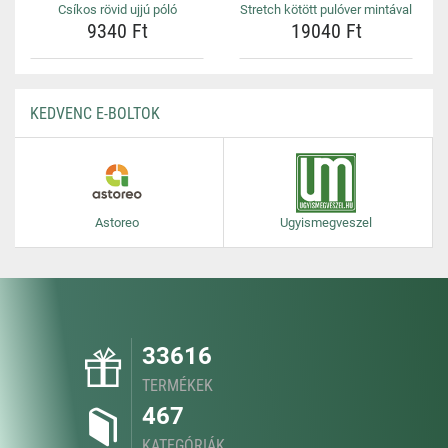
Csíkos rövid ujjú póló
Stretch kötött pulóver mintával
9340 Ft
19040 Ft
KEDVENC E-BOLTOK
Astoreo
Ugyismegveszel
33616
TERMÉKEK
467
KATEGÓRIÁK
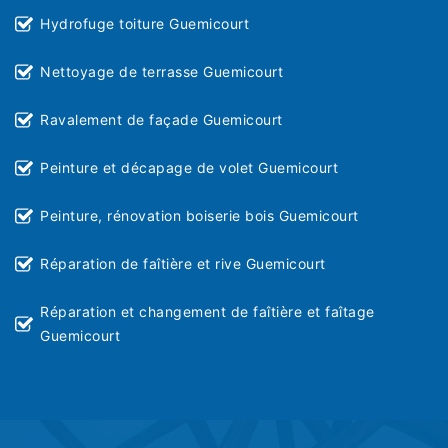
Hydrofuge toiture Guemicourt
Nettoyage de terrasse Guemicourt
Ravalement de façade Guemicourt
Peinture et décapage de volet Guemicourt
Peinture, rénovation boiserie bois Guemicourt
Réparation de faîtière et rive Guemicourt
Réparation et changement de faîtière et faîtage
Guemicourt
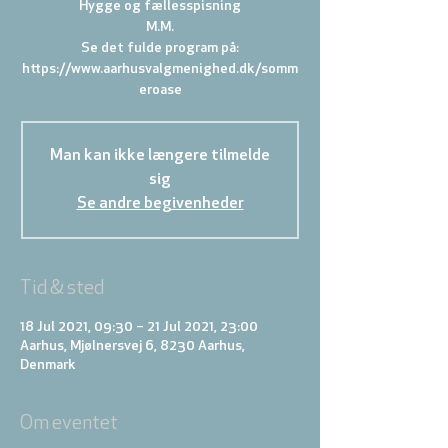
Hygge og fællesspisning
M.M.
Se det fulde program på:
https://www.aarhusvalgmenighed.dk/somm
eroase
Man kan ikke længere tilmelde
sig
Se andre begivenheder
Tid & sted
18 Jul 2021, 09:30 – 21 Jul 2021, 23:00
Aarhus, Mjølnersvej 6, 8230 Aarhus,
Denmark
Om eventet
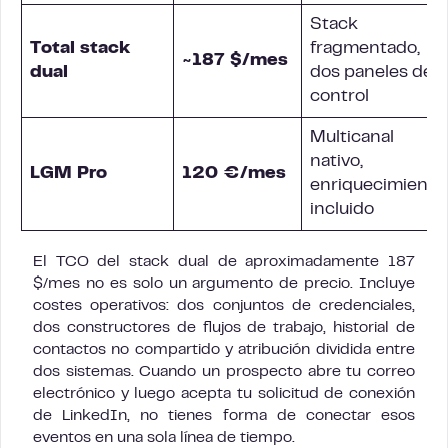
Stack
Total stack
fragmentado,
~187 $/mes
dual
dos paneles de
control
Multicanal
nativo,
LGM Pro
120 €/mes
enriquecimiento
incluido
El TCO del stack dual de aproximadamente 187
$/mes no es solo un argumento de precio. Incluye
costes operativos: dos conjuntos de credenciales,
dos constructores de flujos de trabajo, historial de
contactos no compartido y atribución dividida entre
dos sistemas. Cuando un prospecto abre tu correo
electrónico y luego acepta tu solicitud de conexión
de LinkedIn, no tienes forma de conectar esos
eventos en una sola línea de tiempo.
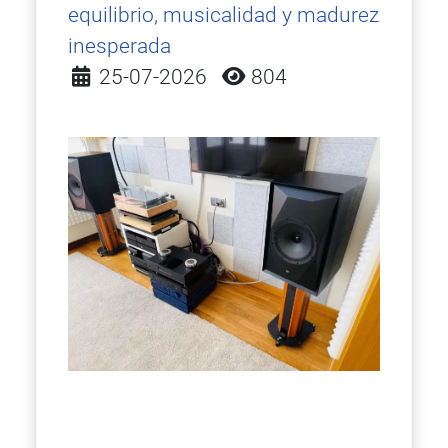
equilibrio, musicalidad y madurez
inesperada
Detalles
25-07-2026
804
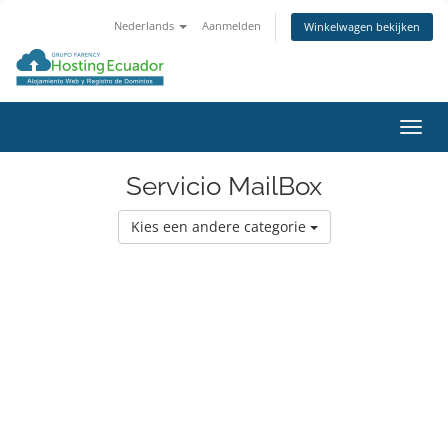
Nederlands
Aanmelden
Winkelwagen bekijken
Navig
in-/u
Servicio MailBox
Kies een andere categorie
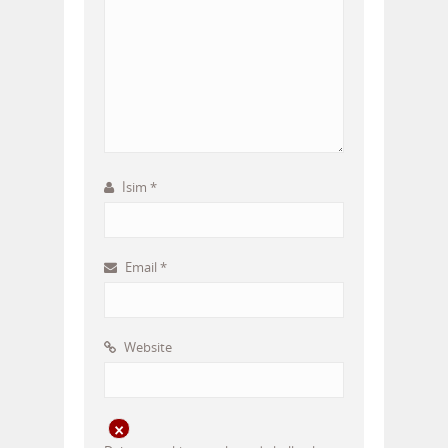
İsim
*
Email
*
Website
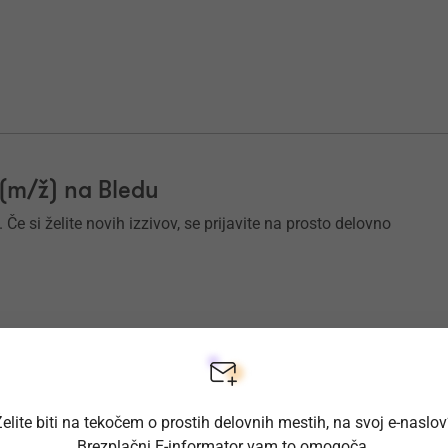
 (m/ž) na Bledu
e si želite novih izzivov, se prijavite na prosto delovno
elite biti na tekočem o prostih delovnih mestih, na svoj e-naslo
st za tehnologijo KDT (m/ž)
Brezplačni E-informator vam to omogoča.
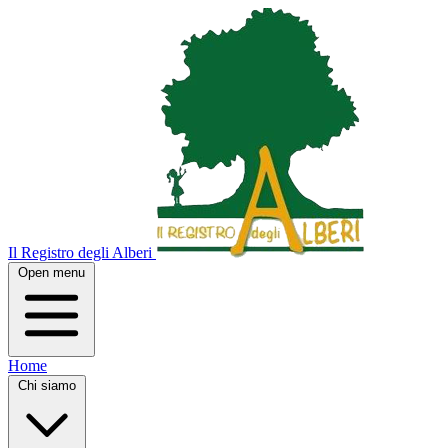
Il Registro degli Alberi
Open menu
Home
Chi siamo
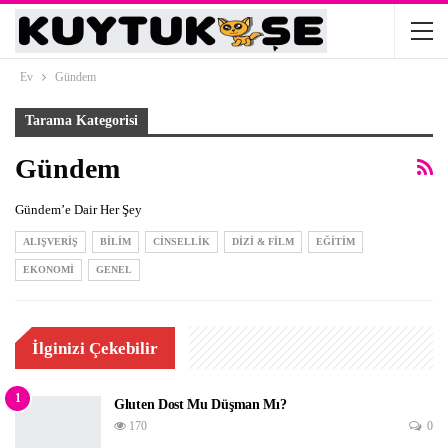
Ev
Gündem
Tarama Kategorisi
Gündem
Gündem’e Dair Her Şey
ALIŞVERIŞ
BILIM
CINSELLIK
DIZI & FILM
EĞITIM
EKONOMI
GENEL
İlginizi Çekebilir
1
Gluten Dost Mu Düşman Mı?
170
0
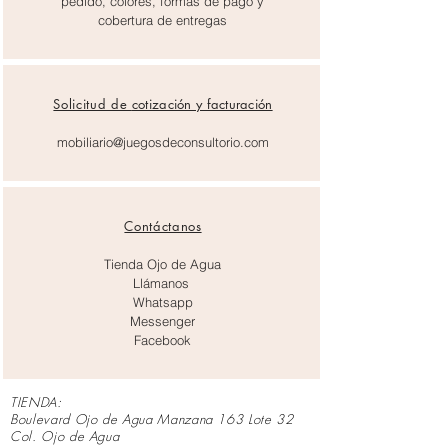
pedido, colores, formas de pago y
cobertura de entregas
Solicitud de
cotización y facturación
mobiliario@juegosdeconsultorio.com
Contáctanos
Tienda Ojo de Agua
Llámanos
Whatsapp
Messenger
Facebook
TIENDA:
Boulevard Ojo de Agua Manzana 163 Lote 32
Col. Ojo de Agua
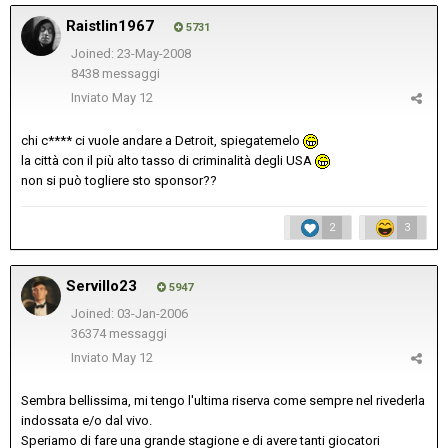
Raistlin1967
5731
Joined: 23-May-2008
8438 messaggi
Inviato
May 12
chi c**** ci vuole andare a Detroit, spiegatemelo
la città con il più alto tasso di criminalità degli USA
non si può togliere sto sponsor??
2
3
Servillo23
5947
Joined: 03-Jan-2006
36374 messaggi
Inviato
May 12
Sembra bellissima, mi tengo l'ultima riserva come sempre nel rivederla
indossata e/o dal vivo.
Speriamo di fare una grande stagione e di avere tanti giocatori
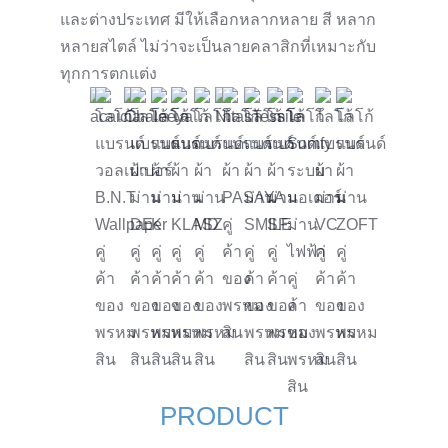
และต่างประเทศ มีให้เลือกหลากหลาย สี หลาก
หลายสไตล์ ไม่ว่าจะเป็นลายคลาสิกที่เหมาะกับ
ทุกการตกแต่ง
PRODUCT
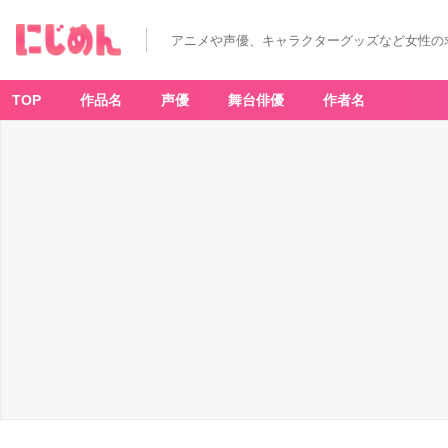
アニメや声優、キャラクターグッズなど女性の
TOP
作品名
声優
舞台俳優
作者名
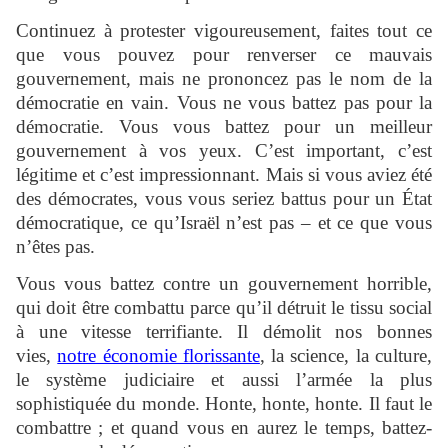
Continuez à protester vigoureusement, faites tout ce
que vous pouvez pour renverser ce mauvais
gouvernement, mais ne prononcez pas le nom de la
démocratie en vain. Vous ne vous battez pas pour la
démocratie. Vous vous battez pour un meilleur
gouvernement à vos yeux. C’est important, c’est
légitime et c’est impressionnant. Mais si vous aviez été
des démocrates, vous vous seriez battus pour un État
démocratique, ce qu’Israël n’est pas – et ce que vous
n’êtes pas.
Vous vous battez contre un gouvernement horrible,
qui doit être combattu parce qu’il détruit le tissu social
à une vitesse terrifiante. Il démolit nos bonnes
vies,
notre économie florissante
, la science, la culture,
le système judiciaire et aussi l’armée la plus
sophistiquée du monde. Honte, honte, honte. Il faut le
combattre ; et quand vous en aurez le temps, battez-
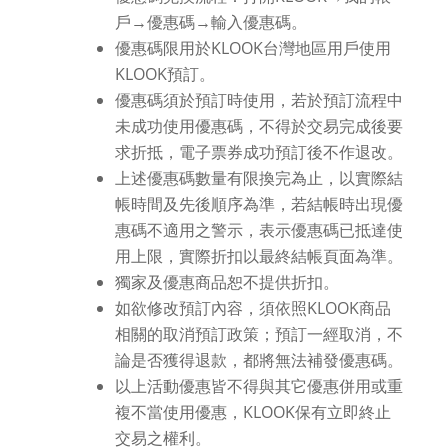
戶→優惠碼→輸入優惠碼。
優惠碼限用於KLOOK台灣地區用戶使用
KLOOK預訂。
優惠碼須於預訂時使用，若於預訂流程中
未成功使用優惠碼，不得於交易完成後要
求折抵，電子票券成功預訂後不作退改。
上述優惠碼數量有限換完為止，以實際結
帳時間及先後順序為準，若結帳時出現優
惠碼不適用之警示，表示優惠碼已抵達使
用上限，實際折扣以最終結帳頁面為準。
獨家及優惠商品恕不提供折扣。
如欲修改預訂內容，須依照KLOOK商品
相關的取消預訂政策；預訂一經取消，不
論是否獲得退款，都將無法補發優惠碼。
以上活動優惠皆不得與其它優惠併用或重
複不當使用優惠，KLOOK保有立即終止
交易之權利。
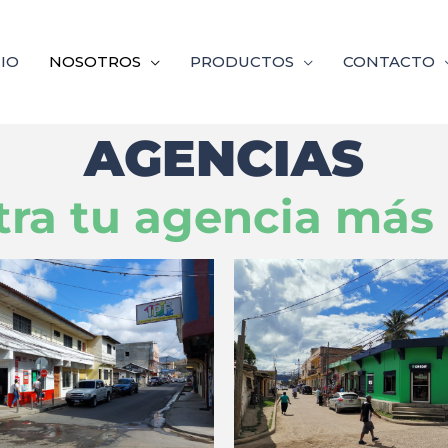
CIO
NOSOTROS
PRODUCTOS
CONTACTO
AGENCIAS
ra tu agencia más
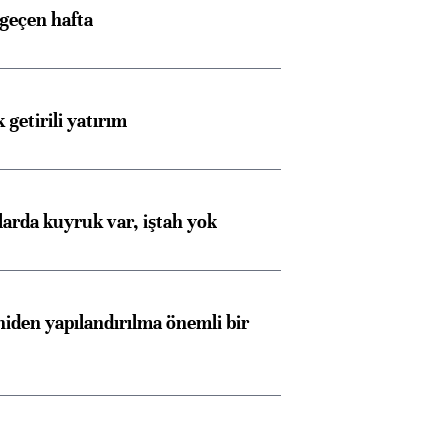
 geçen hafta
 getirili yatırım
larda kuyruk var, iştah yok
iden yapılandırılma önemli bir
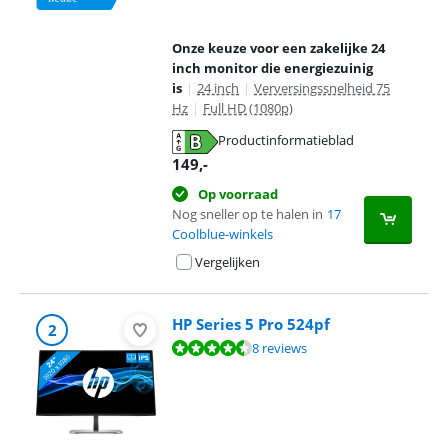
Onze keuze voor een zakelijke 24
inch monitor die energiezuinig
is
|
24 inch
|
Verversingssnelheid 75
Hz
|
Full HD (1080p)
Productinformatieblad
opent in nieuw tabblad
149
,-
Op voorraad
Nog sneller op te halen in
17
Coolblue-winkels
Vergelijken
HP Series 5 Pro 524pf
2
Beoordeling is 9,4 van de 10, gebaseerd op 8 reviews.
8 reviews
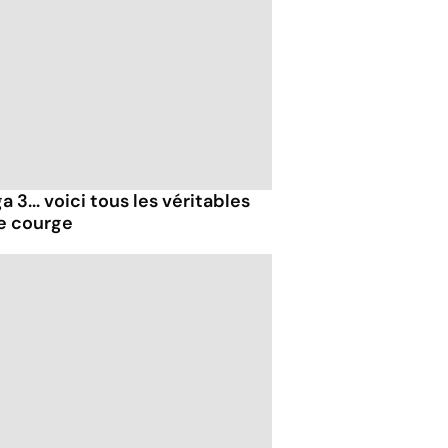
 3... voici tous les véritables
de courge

> _What to work on_: Report every line of the records that contains the word "faîtière".

> _Completed task_:
Réparation de faîtière et rive Guemicourt
Réparation et changement de faîtière et faîtage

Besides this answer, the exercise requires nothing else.